§ Exercise details: Retype every record exactly as it appears.

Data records
= = = =

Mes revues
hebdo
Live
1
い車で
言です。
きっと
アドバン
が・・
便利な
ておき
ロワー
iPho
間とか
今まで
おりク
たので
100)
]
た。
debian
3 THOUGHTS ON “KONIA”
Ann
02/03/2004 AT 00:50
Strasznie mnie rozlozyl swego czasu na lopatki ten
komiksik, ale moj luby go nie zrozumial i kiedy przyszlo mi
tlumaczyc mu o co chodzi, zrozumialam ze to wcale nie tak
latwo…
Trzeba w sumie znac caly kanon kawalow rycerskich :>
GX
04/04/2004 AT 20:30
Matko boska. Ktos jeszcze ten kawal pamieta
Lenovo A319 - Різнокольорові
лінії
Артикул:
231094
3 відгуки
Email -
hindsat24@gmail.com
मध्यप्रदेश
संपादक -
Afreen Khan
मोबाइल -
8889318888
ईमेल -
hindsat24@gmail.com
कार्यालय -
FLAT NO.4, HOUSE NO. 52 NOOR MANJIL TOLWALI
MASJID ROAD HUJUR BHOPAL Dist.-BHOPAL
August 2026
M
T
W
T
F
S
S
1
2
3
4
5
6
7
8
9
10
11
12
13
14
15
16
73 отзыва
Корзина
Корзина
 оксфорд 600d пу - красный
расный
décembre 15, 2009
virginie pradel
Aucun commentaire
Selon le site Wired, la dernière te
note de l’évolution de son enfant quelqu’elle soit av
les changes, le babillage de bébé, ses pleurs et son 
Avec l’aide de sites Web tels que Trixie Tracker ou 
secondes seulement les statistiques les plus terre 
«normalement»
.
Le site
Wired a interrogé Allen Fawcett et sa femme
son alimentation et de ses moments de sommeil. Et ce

= = = =

§ Solution to this exercise:
Mes revues
hebdo
Live
1
い車で
言です。
きっと
アドバン
が・・
便利な
ておき
ロワー
iPho
間とか
今まで
おりク
たので
100)
]
た。
debian
3 THOUGHTS ON “KONIA”
Ann
02/03/2004 AT 00:50
Strasznie mnie rozlozyl swego czasu na lopatki ten
komiksik, ale moj luby go nie zrozumial i kiedy przyszlo mi
tlumaczyc mu o co chodzi, zrozumialam ze to wcale nie tak
latwo…
Trzeba w sumie znac caly kanon kawalow rycerskich :>
GX
04/04/2004 AT 20:30
Matko boska. Ktos jeszcze ten kawal pamieta
Lenovo A319 - Різнокольорові
лінії
Артикул:
231094
3 відгуки
Email -
hindsat24@gmail.com
मध्यप्रदेश
संपादक -
Afreen Khan
मोबाइल -
8889318888
ईमेल -
hindsat24@gmail.com
कार्यालय -
FLAT NO.4, HOUSE NO. 52 NOOR MANJIL TOLWALI
MASJID ROAD HUJUR BHOPAL Dist.-BHOPAL
August 2026
M
T
W
T
F
S
S
1
2
3
4
5
6
7
8
9
10
11
12
13
14
15
16
73 отзыва
Корзина
Корзина
 оксфорд 600d пу - красный
расный
décembre 15, 2009
virginie pradel
Aucun commentaire
Selon le site Wired, la dernière te
note de l’évolution de son enfant quelqu’elle soit av
les changes, le babillage de bébé, ses pleurs et son 
Avec l’aide de sites Web tels que Trixie Tracker ou 
secondes seulement les statistiques les plus terre 
«normalement»
.
Le site
Wired a interrogé Allen Fawcett et sa femme
son alimentation et de ses moments de sommeil. Et ce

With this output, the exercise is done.